The decision, one of the most significant of his papacy, appeared a victory for conservative senior clergy, who had feared a slippery slope towards a married priesthood throughout the church, if the recommendation was approved.

It was put forward by Latin American bishops as a means of easing an acute shortage of priests in the Amazon region, and passed by 128 votes to 41 at a contentious Vatican assembly, or synod, of Roman Catholic bishops.

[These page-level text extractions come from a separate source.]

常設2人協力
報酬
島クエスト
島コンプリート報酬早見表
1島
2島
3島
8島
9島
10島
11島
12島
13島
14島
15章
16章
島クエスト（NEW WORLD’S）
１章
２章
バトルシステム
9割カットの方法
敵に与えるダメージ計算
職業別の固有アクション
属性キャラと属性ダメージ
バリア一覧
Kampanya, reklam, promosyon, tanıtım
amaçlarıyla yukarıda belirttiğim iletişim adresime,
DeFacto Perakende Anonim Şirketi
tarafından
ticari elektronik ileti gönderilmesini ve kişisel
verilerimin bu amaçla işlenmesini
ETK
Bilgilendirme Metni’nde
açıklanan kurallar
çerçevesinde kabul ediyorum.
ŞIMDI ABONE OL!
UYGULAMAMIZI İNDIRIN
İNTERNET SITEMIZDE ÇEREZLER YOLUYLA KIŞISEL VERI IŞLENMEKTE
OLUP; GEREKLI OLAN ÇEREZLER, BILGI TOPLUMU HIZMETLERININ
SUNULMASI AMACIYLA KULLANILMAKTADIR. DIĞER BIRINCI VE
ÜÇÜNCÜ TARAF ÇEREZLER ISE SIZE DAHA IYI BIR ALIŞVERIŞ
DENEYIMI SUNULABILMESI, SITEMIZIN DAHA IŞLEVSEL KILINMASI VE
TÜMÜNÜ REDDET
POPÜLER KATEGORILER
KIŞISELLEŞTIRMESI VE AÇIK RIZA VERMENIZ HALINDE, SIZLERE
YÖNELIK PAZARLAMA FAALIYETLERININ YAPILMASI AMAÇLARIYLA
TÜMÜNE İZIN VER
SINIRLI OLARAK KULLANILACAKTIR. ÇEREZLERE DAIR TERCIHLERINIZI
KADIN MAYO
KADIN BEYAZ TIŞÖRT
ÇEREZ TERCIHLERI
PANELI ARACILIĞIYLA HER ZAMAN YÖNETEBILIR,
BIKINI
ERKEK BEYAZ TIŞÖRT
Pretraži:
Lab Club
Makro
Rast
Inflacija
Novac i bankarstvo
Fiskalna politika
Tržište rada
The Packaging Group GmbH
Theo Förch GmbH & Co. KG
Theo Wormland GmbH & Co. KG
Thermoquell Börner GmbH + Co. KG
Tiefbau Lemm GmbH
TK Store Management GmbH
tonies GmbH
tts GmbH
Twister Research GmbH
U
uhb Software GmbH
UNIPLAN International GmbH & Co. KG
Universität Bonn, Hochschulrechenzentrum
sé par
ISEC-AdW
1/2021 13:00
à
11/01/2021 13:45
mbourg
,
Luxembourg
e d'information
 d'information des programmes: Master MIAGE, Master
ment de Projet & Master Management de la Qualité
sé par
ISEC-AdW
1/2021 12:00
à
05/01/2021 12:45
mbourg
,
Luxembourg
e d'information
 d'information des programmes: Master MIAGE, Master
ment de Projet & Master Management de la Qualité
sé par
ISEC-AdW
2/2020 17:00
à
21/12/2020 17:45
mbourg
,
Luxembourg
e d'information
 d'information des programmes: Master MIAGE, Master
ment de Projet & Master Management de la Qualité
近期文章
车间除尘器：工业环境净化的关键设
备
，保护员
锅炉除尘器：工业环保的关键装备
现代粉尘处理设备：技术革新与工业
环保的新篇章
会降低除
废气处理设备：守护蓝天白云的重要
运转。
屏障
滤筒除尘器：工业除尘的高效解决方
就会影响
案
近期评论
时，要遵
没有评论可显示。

Three months after that vote, Francis delivered his response, ignoring the proposal altogether in an Apostolic Exhortation, a mechanism used to instruct and encourage the Catholic faithful but not to define Church doctrine.

Cardinal Gerhard Mueller, the Vatican’s former chief doctrinal official and a leading conservative critic of the pope, called it “a document of reconciliation”.

He and others had branded as heretical synod documents that included the proposal, which sought to allow older married deacons who are proven leaders of remote Catholic communities and have stable families to be ordained as priests.

The issue of married priests has been a focus of deep divisions within the Church, and Vatican sources say it is now likely to languish for the rest of Francis’s papacy.

That marks a setback for the progressives who have welcomed his reformist stance on some social issues, such as being more welcoming to divorced Catholics and homosexuals and – with caveats – his willingness to confront a legacy of sexual abuse within the Church.